Zonder samentrekking 7 maal dubbele punt, 1 maal puntkomma; met samentrekking 6 maal dubbele punt, 3 maal puntkomma. Derhalve overwegend (al of niet samengetrokken) dubbele punt (13 maal) tegenover 4 maal (al of niet met samentrekking) puntkomma. Het beeld lijkt dus op dat bij de verbinding door en(de): voorkeur voor het kolon, zonder dat invloed van samentrekking te constateren is. Komma vond ik hier niet (wel bij nevenschikking van zinsdelen of delen van zinsdelen). Voor de volledigheid vermeld ik dat Hooft vaak ook een nieuwe zin opent met Maar, Doch, zelfs soms na dubbele punt! (een vb. in brief 1033, nummering Van Tricht, r. 21).
3. Nevenschikking van hoofdzinnen door oft:
Geen geval van kolon; 3 van puntkomma, al of niet met samentrekking. Als mij geen gevallen ontsnapt zijn van kolon (of komma) zou hier dus alleen de puntkomma heersen. Waarom is mij niet duidelijk.
4. Nevenschikking van bijzinnen door en, maar, doch, oft; soms ook intonatief (secundaire bijzinnen, ook samentrekking heb ik hier buiten beschouwing gelaten): 6 maal kolon, 26 maal puntkomma. Hier dus een duidelijke voorkeur voor de puntkomma. Misschien vond Hooft op dit niveau de scheiding door puntkomma geschikter. Het gaat hier immers niet om constructies met zinswaarde (O P, P O, en imperatiefconstructies), maar om zinsdelen of delen van zinsdelen. Bij nadere beschouwing van de 6 gevallen met kolon blijkt hier het 1e of 2e lid van de nevenschikking grote lengte te hebben. Men zie bijv. brief 1033: ‘Ik vreeze dat ... brengen: ende dat ...’ (zeer lang 2e lid). Overigens is de komma hier ook meermalen aanwezig. Ik heb, evenals bij 1, omdat ik mij bepaalde tot kolon en puntkomma, deze gevallen niet geteld, maar ze zijn niet zeldzaam. Hooft's interpunctie doet mij hier denken aan die van de moderne scribent, die komma of puntkomma gebruikt zonder precies te weten waarom hij nu het een dan het ander kiest. Zal het zo ook niet met Hooft geweest zijn? De diepe scheiding van het kolon paste hier slechts bij uitzondering; het subtiele verschil tussen komma en puntkomma was in tegenstelling tot dat tussen dubbele punt en komma (nog?) niet aan regels gebonden.

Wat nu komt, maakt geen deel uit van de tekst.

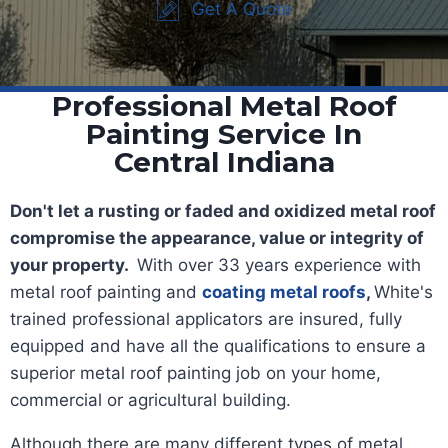
Get A Quote
Professional Metal Roof
Painting Service In
Central Indiana
Don't let a rusting or faded and oxidized metal roof
compromise the appearance, value or integrity of
your property.
With over 33 years experience with
metal roof painting and
coating metal roofs
,
White's
trained professional applicators are insured, fully
equipped and have all the qualifications to ensure a
superior metal roof painting job on your home,
commercial or agricultural building.
Although there are many different types of metal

5. Voor Ende gevolgd door inversie:
We hebben hier niet met nevenschikking van 2 hoofdzinnen te maken, maar met twee zinnen. Na de eerste volgt de voor Hooft zo typische en veelvuldig voorkomende zin, door Ende ingeleid, waarna inversie volgt zonder dat enig zinsdeel, ook niet een samengetrokken zinsdeel, voorafgaat. De scheiding is voor Hooft zo groot dat men hier, naast de punt, alleen kolon aantreft. Gevoel voor meer of minder semantische samenhang zal de keus bepaald hebben.
6. Twee zinnen, slechts semantisch verbonden door een relatiebepalingswoord (daarenboven, jaa (= zelfs), ook, immers enz.).
| |
| |
Dit geval is direkt te vergelijken met het voorgaande, en ik vond dan ook 5 maal dubbele punt, slechts 1 maal puntkomma. Ik meen dat Hooft ook hier de syntactische gescheidenheid ondanks semantische samenhang aanvoelde en derhalve de voorkeur gaf aan de zwaardere scheiding van het kolon.

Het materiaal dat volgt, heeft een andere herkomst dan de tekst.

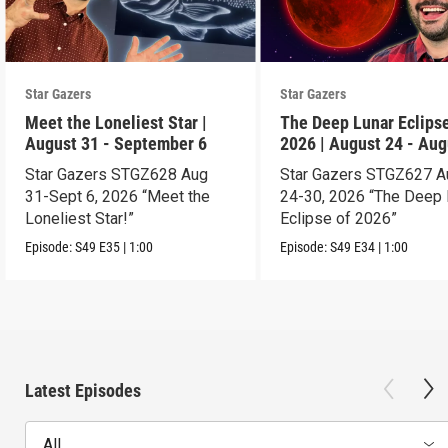
Star Gazers
Star Gazers
Meet the Loneliest Star |
The Deep Lunar Eclipse
August 31 - September 6
2026 | August 24 - Aug
30
Star Gazers STGZ628 Aug
Star Gazers STGZ627 A
31-Sept 6, 2026 “Meet the
24-30, 2026 “The Deep 
Loneliest Star!”
Eclipse of 2026”
Episode:
S49
E35
|
1:00
Episode:
S49
E34
|
1:00
Latest Episodes
All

7. Twee zinnen, semantisch samenhangend, zonder relatiebepalingswoord dat dit verband aangeeft (in een enkel geval kan er intonatieve binding zijn):
11 maal dubbele punt, 2 maal puntkomma. Vergelijk 6.

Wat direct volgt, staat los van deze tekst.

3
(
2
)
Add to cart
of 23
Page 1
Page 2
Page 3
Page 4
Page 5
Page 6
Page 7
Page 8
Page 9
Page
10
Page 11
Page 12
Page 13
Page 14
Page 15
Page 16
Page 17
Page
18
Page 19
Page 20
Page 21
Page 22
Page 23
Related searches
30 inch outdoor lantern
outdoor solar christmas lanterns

8. Voor uitbreidende bijv. bijzin:
27 maal kolon, 9 maal puntkomma. De zgn. uitbr. bijv. bijzin, die naar de vorm een bijv. bijzin is, maar eigenlijk een nieuwe zin, en sterk verwant is met de geïntercaleerde zin (Mijn vader, die veel rookt: Mijn vader - hij rookt veel -) krijgt terecht een dubbele punt voor zich (wij zetten daar nu vaak een komma) om de scheiding te markeren (voor echte bijv. bijzin zet Hooft in de regel een komma) en tevens de pauze, die hier altijd gerealiseerd kan worden, aan te geven. Toch zet Hooft soms een puntkomma, terwijl ook de komma meermalen optreedt. We zullen dit op rekening van de ritmische factor moeten stellen.
9. Voor bijstelling:
3 maal kolon, 5 maal puntkomma. Een regel is niet te bespeuren. In elk geval wordt de syntactische scheiding van de bijstelling (een soort pred. toevoeging, te vergelijken met een geïntercaleerde zin (Mijn vader, een stevige roker: Mijn vader - hij is een stevige roker -) steeds gemarkeerd.
10. Hoofdzin-bijzin of omgekeerd:
34 gevallen met dubbele punt, 48 met puntkomma. De laatste overweegt dus. Regels zijn niet te geven. Daarnaast vindt men ook de komma (ook na conditioneel-hypothetische bijzin in de vorm van een vragende zin, waarna hoofdzin zonder inversie volgt (een vb. in 1032); ook bij het type conditioneel-hypothetische bijzin aanvangend met Zoo (= Indien) gevolgd door hoofdzin zonder inversie (een vb. in 1033 ... zoo het tegendeel gebeurt is, 't werk voor Atrecht zal ‘er, mijns bedunkens, nae lujsteren,...). Zoals wij thans voor een bijzin al of niet een komma zetten, zo kon Hooft uit drie mogelijkheden kiezen, daarbij vermoedelijk geleid door zijn ritmisch gevoel.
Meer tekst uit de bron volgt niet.